1. Learn your hotel’s emergency action plan.
Under OSHA regulations, almost all workplaces are required to have an emergency action plan and train their employees accordingly. The plan covers the designated actions the employer (in this case, the hotel) and its employees (you and your coworkers) must take to ensure safety in the event of a workplace emergency. If you have never received a copy of the plan, ask for one. You can then review and memorize your hotel’s policies and procedures in the event of the emergencies covered. A prior understanding of the steps you must take if there is a fire, tornado or active shooter incident, for example, should help you feel more in control of the situation and enable you to remain calm and function at your best.
Note: if your hotel’s emergency action plan does not include all of the following, it may be beneficial to gather additional information from management on:
- Handling emergency guest communications
- Employee order of evacuation (if, for example, some hotel staff need to complete critical functions before they evacuate the building)
- Accounting for all guests and staff after an emergency evacuation
- Who is authorized to interact with the media to minimize confusion and conflicting information
2. Keep a list of emergency contacts handy.
Whether you work the night shift or during the busiest part of the day, an emergency occurrence will likely require you to report essential details to a number of parties.

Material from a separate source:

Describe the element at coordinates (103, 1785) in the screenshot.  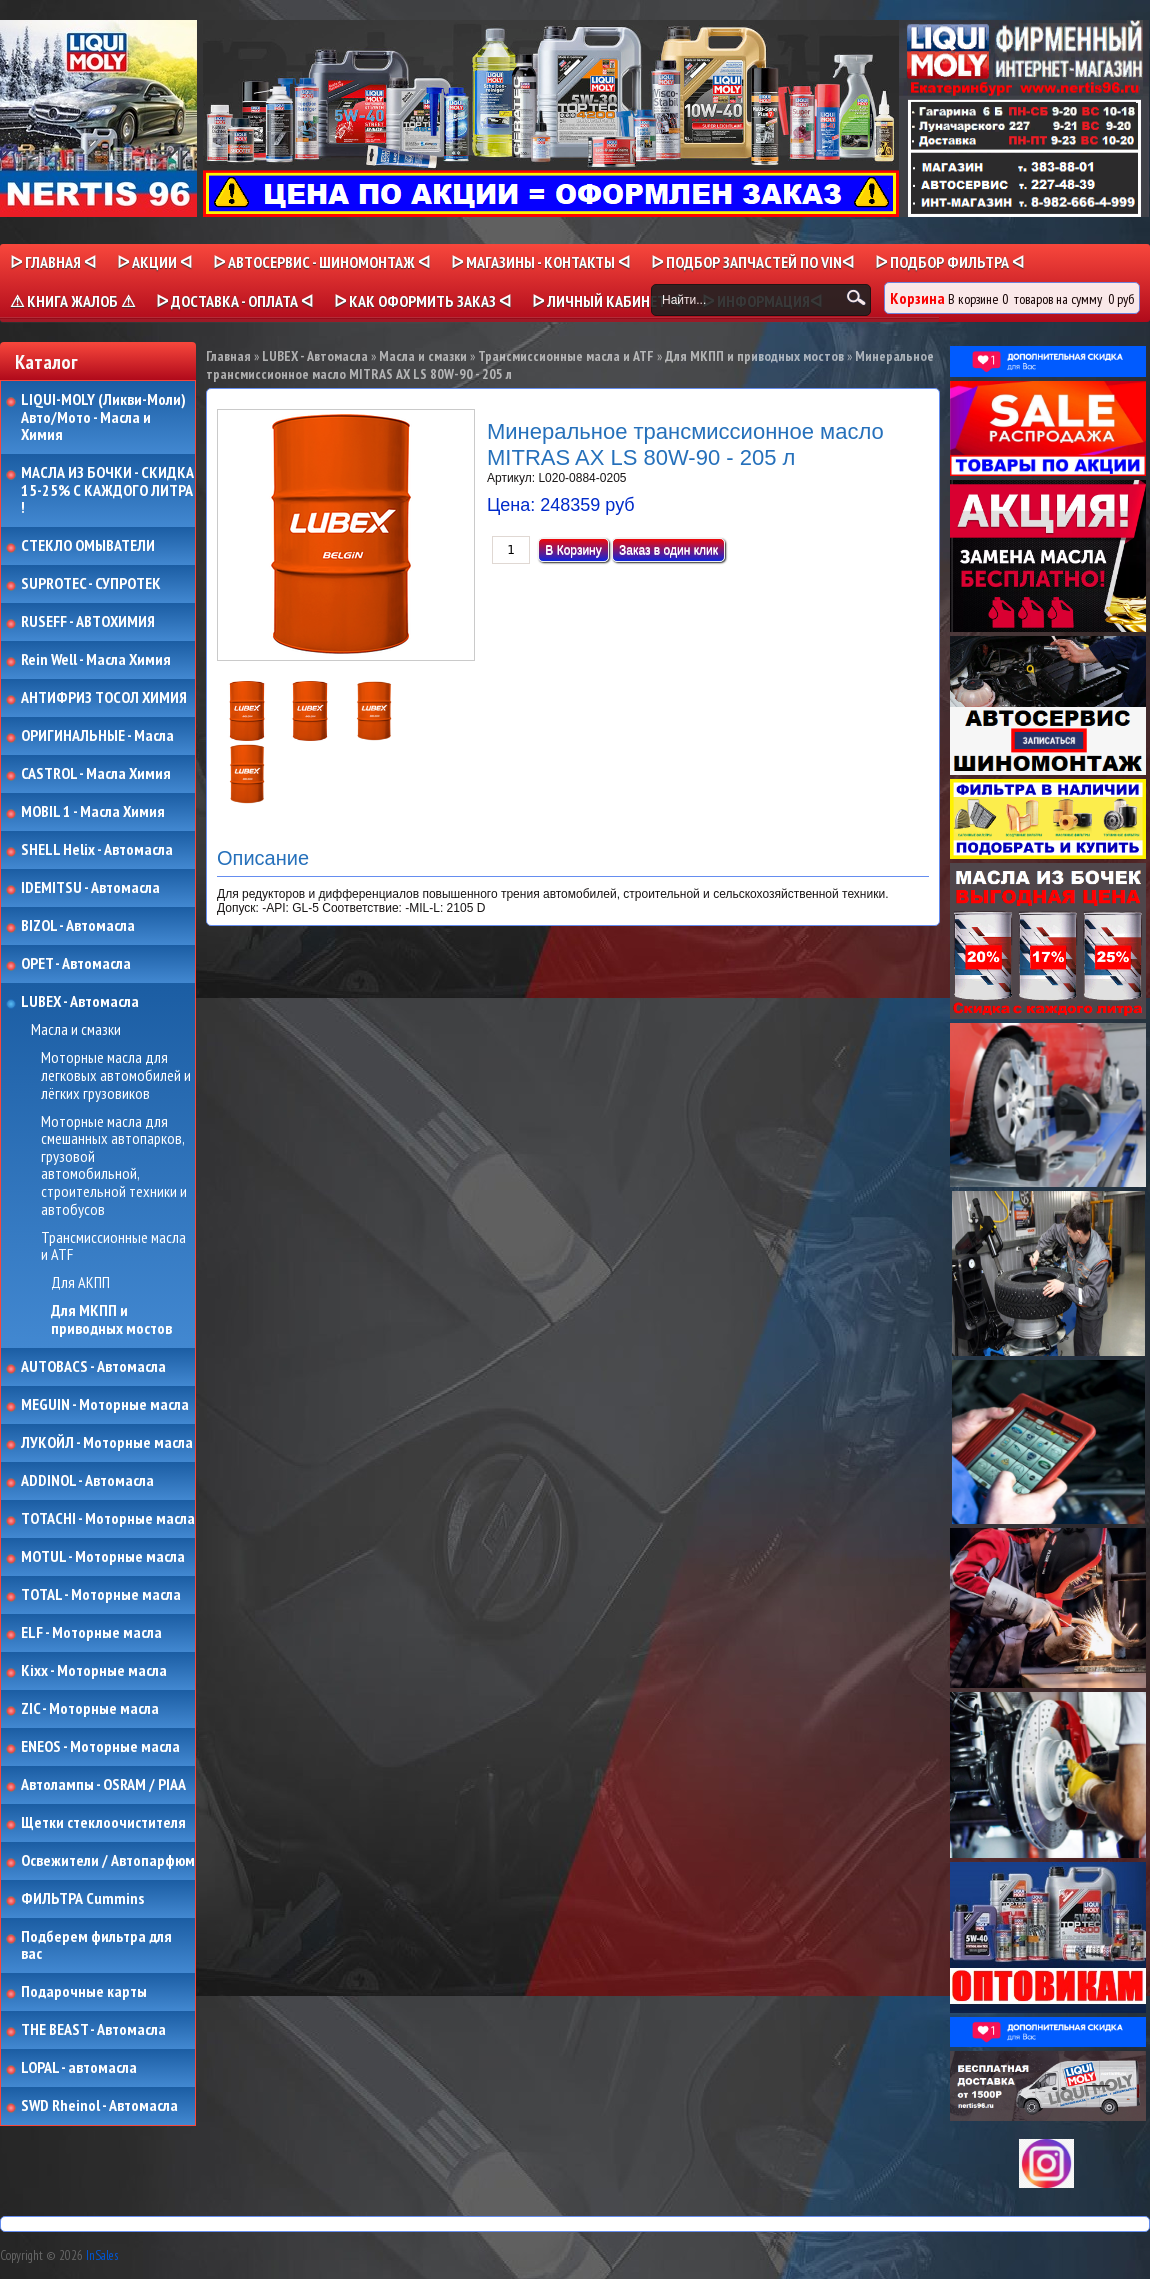
I see `Автолампы - OSRAM / PIAA` at that location.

Your hotel’s emergency action plan may include an outline of these. If it does not, ask your supervisor for insight. Again, quick and easy access to the phone numbers you’ll need in the event of any emergency will help you keep your cool and ability to handle your duties.
3. If all else fails, use common sense.
Maybe your hotel’s emergency action plan doesn’t cover the particular situation you’ve encountered. Or perhaps, in the stress of the moment, you can’t remember exactly what you are supposed to do. Regardless of the emergency at hand, these simple common-sense steps may be helpful:
- Assess the situation; What is the emergency? Is it localized or may it endanger the entire hotel?

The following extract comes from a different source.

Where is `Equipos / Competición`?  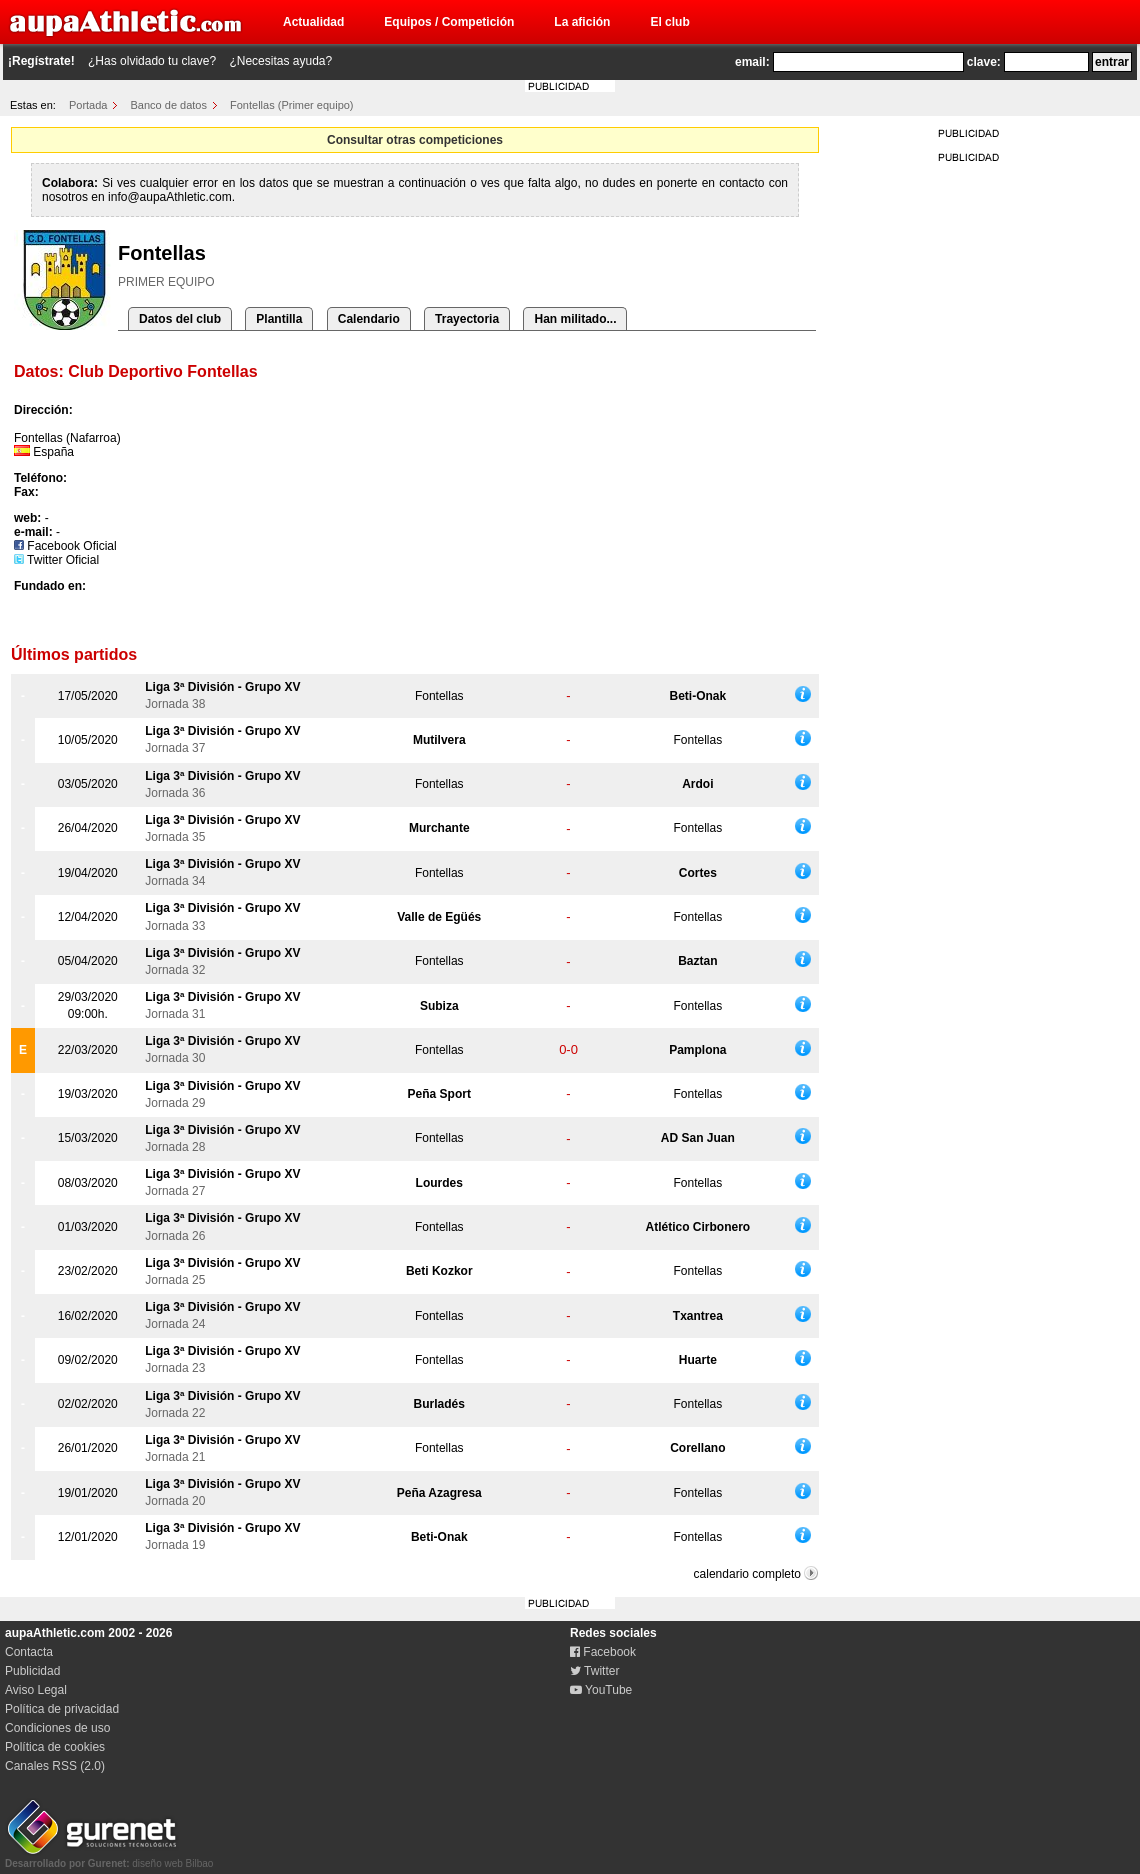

- Activate the fire alarm if you need to evacuate the hotel; If your hotel has a silent alarm system for contacting security or the police, activate it if appropriate.
- Contact the authorities; Does the situation warrant a 911 call? Or do you just need to alert management (such as in the event of a power outage)? Can you safely reach a phone?
- Inform your guests; Once the situation is under control, speak calmly to hotel guests, answer what questions you can (if appropriate), and let them know what else to expect.